Taking the pulse of small business

With the landmark passage earlier this year of sweeping federal health reform legislation, change is on the horizon for how New Hampshire small-business owners purchase and use health insurance for themselves and their employees.A survey by the Women’s Business Center of its members conducted just before President Obama signed the health reform measure into law shows deep concern as well as some hope for the way health insurance will be handled in the near future.”Obviously, costs were a great concern,” said Christine Davis, executive director of the WBC, of responses in the survey. “So many people are paying so much.”

Davis herself said that she went up an age group bracket this year, and was blindsided by the premium increase.

“I’m fit – I exercise six days a week. I was just shocked by the increase,” she said. “I never thought about health insurance in terms of a job preference, but it’s becoming harder and harder to be in one that doesn’t offer insurance.”

The survey asked members about their general experiences with their health insurance plan, if they had one, as well as their views on health policy.

Of the 135 respondents, well over half ran their businesses alone, with no employees, and nearly a quarter had five or fewer workers.

Almost 66 percent – 89 respondents – said their business did not offer health-care benefits.
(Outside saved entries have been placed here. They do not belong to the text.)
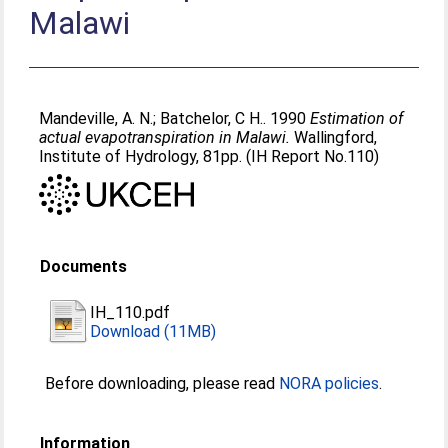
Malawi
Mandeville, A. N.
;
Batchelor, C H.
. 1990
Estimation of
actual evapotranspiration in Malawi.
Wallingford,
Institute of Hydrology, 81pp. (IH Report No.110)
Documents
IH_110.pdf
Download (11MB)
Before downloading, please read
NORA policies
.
Information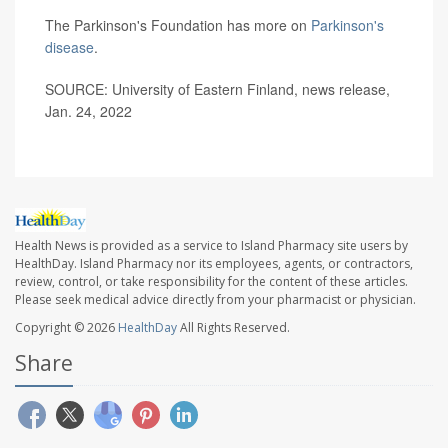
The Parkinson's Foundation has more on
Parkinson's
disease
.
SOURCE: University of Eastern Finland, news release,
Jan. 24, 2022
Health News is provided as a service to Island Pharmacy site users by
HealthDay. Island Pharmacy nor its employees, agents, or contractors,
review, control, or take responsibility for the content of these articles.
Please seek medical advice directly from your pharmacist or physician.
Copyright © 2026
HealthDay
All Rights Reserved.
Share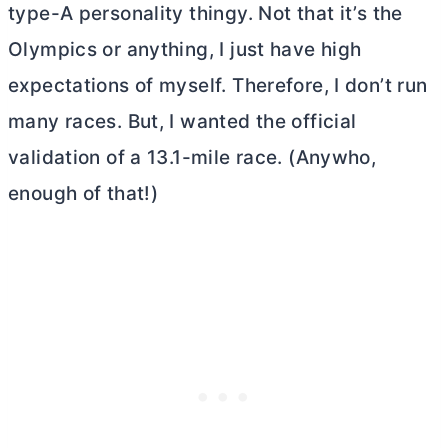
type-A personality thingy. Not that it’s the
Olympics or anything, I just have high
expectations of myself. Therefore, I don’t run
many races. But, I wanted the official
validation of a 13.1-mile race. (Anywho,
enough of that!)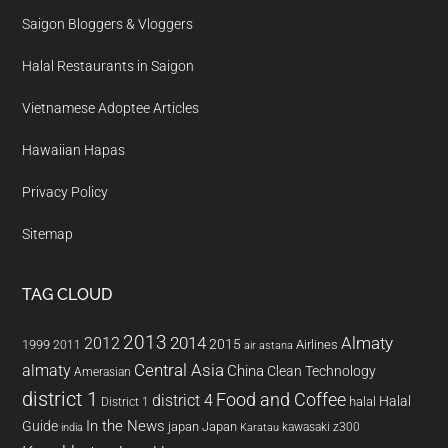
Saigon Bloggers & Vloggers
Halal Restaurants in Saigon
Vietnamese Adoptee Articles
Hawaiian Hapas
Privacy Policy
Sitemap
TAG CLOUD
2013
2014
Almaty
2012
2015
1999
Airlines
2011
air astana
almaty
Central Asia
China
Clean Technology
Amerasian
district 1
Food and Coffee
district 4
Halal
halal
District 1
In the News
Guide
japan
Japan
kawasaki z300
india
Karatau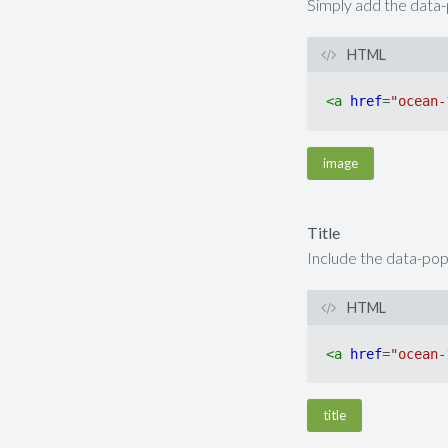
Simply add the data-p
HTML
<
a
href
=
"ocean-
image
Title
Include the data-popup
HTML
<
a
href
=
"ocean-
title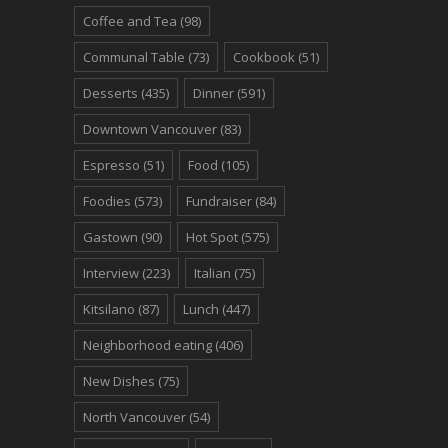
Coffee and Tea
(98)
Communal Table
(73)
Cookbook
(51)
Desserts
(435)
Dinner
(591)
Downtown Vancouver
(83)
Espresso
(51)
Food
(105)
Foodies
(573)
Fundraiser
(84)
Gastown
(90)
Hot Spot
(575)
Interview
(223)
Italian
(75)
Kitsilano
(87)
Lunch
(447)
Neighborhood eating
(406)
New Dishes
(75)
North Vancouver
(54)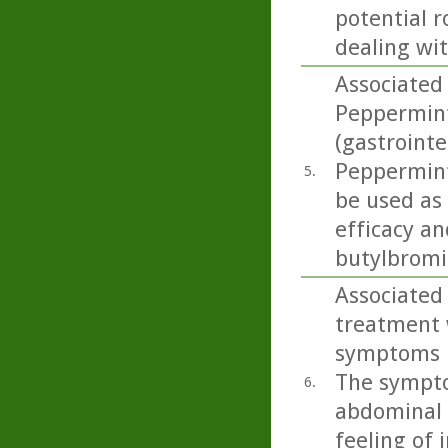
potential r
dealing wi
Associated 
Peppermint 
(gastrointe
Peppermint 
5.
be used as
efficacy an
butylbromid
Associated 
treatment 
symptoms in
The sympto
6.
abdominal p
feeling of 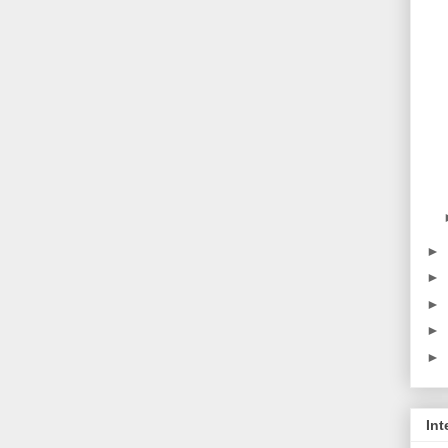
►
►
►
►
►
Int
About 33 percent indicated that insurance was too expensive, prohibiting them from purchasing a plan.

Others indicated that they had insurance through another job or that their employees had insurance from another job or through a spouse.

Slightly more than 41 percent said they paid the entire cost of their health insurance. Nearly 16 percent indicated the company didn’t cover any of the cost, possibly indicating that these insureds purchased plans as an individual, not a business.

Nearly a quarter of the respondents indicated some other type of payment arrangement. For example, one respondent said she paid 85 percent of her employee’s insurance, but the employee then picked up the full tab for spouse or family coverage.

Despite the rough economy, virtually half of those surveyed said they had not made any changes to their health insurance in the last 12 to 18 months, and almost 15 percent actually increased benefits.

“I was surprised so many did not decrease or eliminate benefits – most said they were keeping them,” Davis said.

Cost concerns

While the majority did not say whether they planned to reduce or eliminate health-care benefits in the next year or so, or indicated the question was not applicable, of those who did respond, 86 percent said they still did not anticipate making any changes to their insurance.

“As costly as it is, employers have a responsibility to provide coverage to their employees. Even if plans are not 100% employer paid, I believe there is still an obligation to offer employees benefits,” wrote one of the respondents.

The survey revealed that the lack of health benefits didn’t detract small companies from their ability to hire employees – but again, the majority of respondents were sole proprietors and only 50 respondents of 135 answered this question.

Several of those surveyed commented that this was definitely a future concern, however.

“My business is so small right now that health-care coverage is not an issue. But in growing the business, health care is a key concern – and yes, I think a lack of adequate health-care coverage would diminish my ability to attract and retain employees,” wrote a respondent.

Added another: “The matrix they use to analyze how much you will pay does make you not want to hire older workers – with a 50% increase in just benefits by adding an older person to the plan. Small businesses DO have to consider that as a factor when hiring because it COSTS more,” she wrote.

“This comment was one that surprised me the most,” said Davis. “As much as you don’t want age to affect your judgment, it really will cost more for health insurance.”

But the overwhelming theme was that health insurance costs were simply too high, whether seeking coverage for employees or simply for themselves.

In fact, one respondent wrote that her premiums increased by 60 percent in the past year, and another said that her rates had increased by 135 percent since 2002, but what portion of the increases were driven by member demographics is unknown.

So, not surprisingly, when asked what changes in health-care coverage they’d most like to see, finding a way to lower costs topped the list.

Others said that being able to join a group policy, such as a chamber of commerce or association, could be beneficial.

“I would like to be able to join a federal, state or other group policy. As an individual, I pay about 20% more per month than a large corporation pays per person. I have no argument paying for insurance. I strongly disagree with insurance policies which charge individuals/sole proprietors more per person than large companies,” wrote one respondent.

Another suggested, “Allow multiple small business to gather together to purchase health care. It is no longer my business with only five employees, but my business, my neighbor’s business, [my friend’s] store, and my landlord’s business. Now we are a diverse pool of 30 applicants and the rate is much better. Coverage is better too.”

With the federal health reform legislation passed, Davis said the WBC would probably wait until some of the provisions are rolled out before she surveys the membership again.

“But right now, people are facing very real issues,” added Davis.